Se deja constancia de que el presupuesto aprobado se ajustará a la respuesta del Colegio respecto del gasto por lectura de los contadores particulares, en caso de que este dé una opinión concluyente al respecto."
Es evidente, tal y como se deduce de la trascripción literal del acta, que Dña. Marta , mostró su discrepancia al acuerdo adoptado en el punto segundo del acta, por mucho que en el acta no se recogiera su voto en contra, y ello es evidente con la sola lectura del acta, pero es que además, lo contrario supondría que Dña. Marta actuara en contra de sus propios actos, y de sus propios intereses, ya que, como manifestó y se recoge en el acta trascrita, la comunidad de propietarios ya había adoptado en una junta anterior, concretamente la de 30 de octubre de dos mil tres, cuya copia testimoniada obra en las actuaciones, que la ahora apelante Dña. Marta junto con otro copropietario, que habían instalado un depósito individual de gasóleo en su vivienda, no participaran del gasto de mantenimiento, lectura de contadores, ni compra de gasóleo, para lo que se le precintó su contador. Dicha acta es firme ya que no fue impugnada por ningún copropietario, por lo tanto, no tiene sentido que la Sra. Marta votase a favor del acuerdo adoptado en el junta de 23 de febrero de dos mil cinco, en la que se pretendía realizar una consulta al Colegio de Administradores para que informara acerca del gasto de contadores, cuando dicho acuerdo perjudicaba a la ahora apelante, pues la misma desde el año dos mil cuatro no participa de dichos gastos por acuerdo tomado en junta de propietarios de treinta de octubre de dos mil tres. Y de igual manera los presupuestos para el año dos mil cinco en los que se incluye el gasto de mantenimiento de contadores a Dña. Marta cuando llevaba excluida de ello por junta anterior.

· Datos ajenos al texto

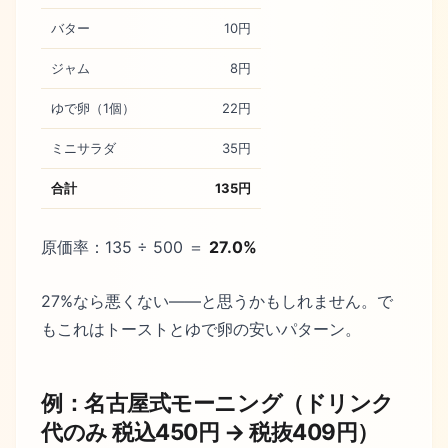
バター
10円
ジャム
8円
ゆで卵（1個）
22円
ミニサラダ
35円
合計
135円
原価率：135 ÷ 500 ＝
27.0%
27%なら悪くない——と思うかもしれません。で
もこれはトーストとゆで卵の安いパターン。
例：名古屋式モーニング（ドリンク
代のみ 税込450円 → 税抜409円）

Es constante la doctrina que establece la interpretación no rigorista del art. 18.2 de la LPH en aras a no vulnerar el principio de tutela judicial efectiva. A continuación trascribimos diferentes sentencias en ese sentido:
AP Madrid, sec. 13a, S 3-11-2004 , n° 686/2004, rec. 565/2003. Pte: Zarco Olivo, José Luis
Aplicando dicha doctrina al presente caso no cabe deducir otra interpretación de la actuación de la actora, representada por su hijo, que la de oponerse a la adopción del acuerdo que ahora impugna pues, con independencia de no recogerse en el acta mas que los votos favorables a la adopción de los acuerdos, de lo actuado se infiere que la inclusión de dicho tema en el orden del día fue a instancia de las pretensiones de la demandante y que si, inmediatamente después de denegarle el permiso interesado se ausentó de la junta, fue como consecuencia de que los demás propietarios votasen en contra de su pretensión. Pugna con la lógica entender que el propietario interesado en la concesión del permiso comunitario vote en contra de sus intereses o siquiera se abstenga de emitir su voto. La denegación del permiso por él solicitado, no constando en el acta ninguna razón que justifique su cambio de criterio, no le puede resultar indiferente ni mucho menos favorable; por ello no cabe estimar dicha excepción.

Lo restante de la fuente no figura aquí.